REQUIRED WORK:
Each line of the listing that contains "weite" should be found and copied.
DATA PROVIDED section start
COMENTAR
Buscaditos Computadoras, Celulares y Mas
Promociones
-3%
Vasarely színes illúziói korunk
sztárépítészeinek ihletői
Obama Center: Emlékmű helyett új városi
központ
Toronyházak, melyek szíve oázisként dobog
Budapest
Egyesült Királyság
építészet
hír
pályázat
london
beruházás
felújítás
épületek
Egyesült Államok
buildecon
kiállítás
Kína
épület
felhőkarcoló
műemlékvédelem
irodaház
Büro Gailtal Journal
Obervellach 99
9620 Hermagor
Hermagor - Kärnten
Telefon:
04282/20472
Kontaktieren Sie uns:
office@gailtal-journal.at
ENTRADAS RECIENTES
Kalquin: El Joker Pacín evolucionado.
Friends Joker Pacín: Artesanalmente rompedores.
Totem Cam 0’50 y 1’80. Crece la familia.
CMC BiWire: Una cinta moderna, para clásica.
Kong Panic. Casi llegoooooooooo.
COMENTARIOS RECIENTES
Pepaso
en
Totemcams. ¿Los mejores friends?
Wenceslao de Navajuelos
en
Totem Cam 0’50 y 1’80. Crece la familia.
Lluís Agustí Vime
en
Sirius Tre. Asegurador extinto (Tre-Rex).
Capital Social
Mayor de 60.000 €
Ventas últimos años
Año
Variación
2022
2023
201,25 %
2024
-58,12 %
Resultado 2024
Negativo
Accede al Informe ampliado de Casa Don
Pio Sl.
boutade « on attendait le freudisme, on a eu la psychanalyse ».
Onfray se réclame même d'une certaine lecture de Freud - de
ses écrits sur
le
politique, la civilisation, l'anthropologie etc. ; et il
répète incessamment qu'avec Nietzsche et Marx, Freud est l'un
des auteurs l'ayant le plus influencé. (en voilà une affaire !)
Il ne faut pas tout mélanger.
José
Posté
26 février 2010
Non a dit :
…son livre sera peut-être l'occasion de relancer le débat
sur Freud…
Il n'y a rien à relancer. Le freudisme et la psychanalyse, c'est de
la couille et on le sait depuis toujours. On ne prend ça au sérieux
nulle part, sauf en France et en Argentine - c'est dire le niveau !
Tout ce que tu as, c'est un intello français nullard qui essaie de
DATA PROVIDED section end
DATA PROVIDED section start
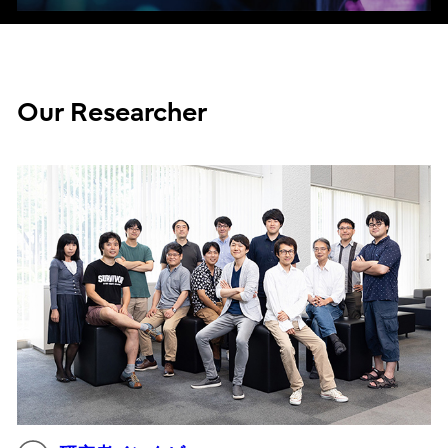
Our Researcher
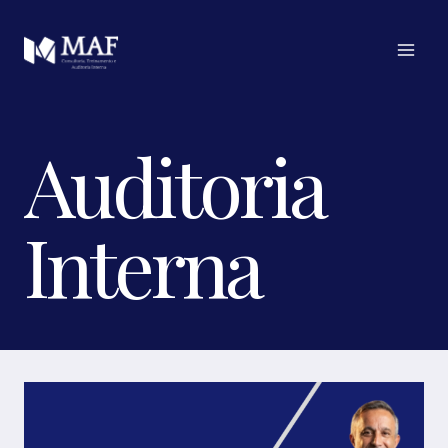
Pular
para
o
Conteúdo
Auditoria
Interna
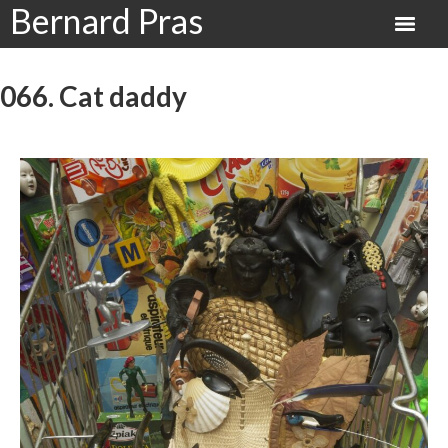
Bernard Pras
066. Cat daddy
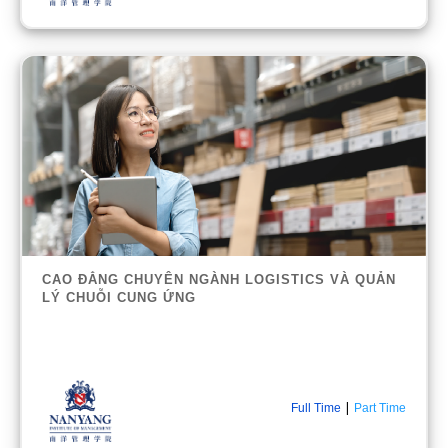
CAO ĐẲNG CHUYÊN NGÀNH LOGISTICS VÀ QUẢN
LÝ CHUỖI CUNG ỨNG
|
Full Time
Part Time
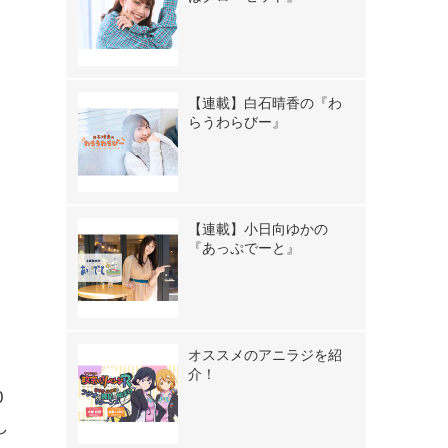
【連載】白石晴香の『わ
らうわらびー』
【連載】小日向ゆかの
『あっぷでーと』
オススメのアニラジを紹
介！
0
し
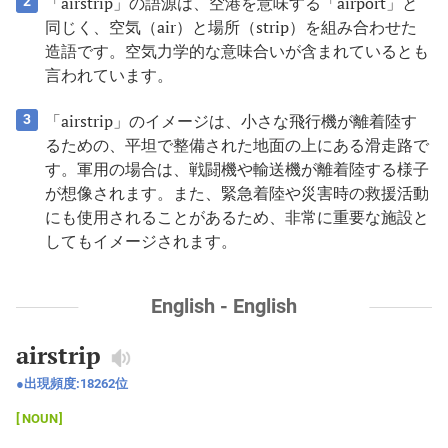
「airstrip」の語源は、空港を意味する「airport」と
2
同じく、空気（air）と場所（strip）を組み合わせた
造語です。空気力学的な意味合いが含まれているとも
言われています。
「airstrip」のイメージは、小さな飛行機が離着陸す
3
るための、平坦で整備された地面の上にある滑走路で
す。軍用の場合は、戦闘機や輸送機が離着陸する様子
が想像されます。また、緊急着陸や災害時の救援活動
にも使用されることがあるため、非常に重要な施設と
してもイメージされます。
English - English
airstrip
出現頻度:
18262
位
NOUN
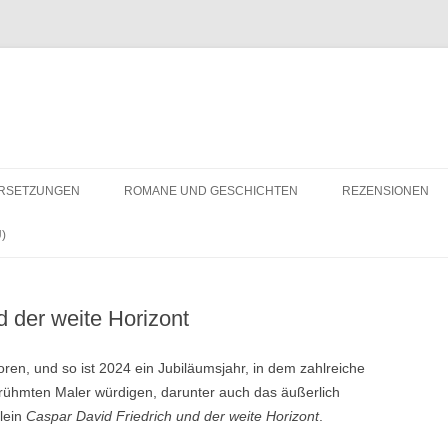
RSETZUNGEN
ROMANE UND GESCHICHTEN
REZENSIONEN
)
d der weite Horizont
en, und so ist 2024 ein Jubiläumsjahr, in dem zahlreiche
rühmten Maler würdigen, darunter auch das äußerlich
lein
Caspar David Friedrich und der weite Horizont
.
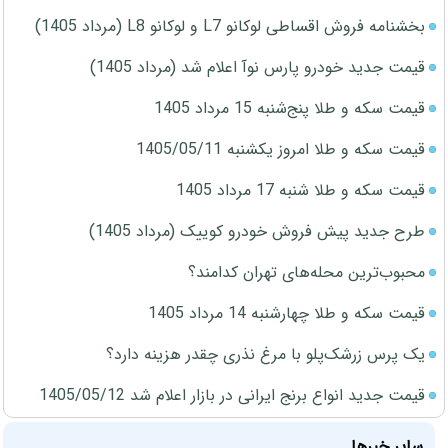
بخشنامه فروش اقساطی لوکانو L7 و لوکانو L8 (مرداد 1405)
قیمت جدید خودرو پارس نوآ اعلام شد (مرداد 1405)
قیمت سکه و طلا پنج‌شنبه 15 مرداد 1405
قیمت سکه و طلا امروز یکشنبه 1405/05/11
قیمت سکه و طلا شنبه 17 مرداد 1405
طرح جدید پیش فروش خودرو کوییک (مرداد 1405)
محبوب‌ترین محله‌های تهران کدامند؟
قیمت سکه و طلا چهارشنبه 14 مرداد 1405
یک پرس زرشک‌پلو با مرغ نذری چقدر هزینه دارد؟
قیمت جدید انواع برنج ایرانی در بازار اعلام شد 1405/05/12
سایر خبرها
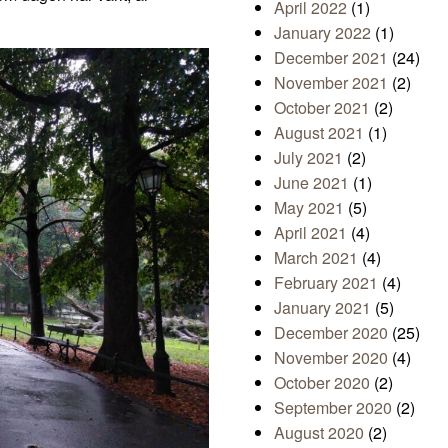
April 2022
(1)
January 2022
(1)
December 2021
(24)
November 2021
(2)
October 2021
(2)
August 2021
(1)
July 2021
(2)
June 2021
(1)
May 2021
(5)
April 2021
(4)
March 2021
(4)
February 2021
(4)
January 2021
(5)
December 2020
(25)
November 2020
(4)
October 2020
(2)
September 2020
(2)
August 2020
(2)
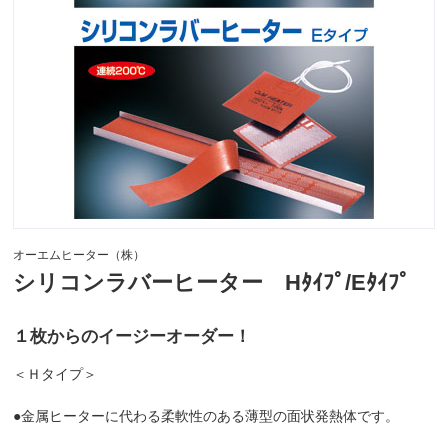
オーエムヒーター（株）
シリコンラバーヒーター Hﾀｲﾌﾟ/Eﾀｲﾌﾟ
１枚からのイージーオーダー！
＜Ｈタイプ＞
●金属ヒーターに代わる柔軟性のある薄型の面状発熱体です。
DATA PROVIDED section end
FINISHED EXERCISE:
d der weite Horizont
Caspar David Friedrich und der weite Horizont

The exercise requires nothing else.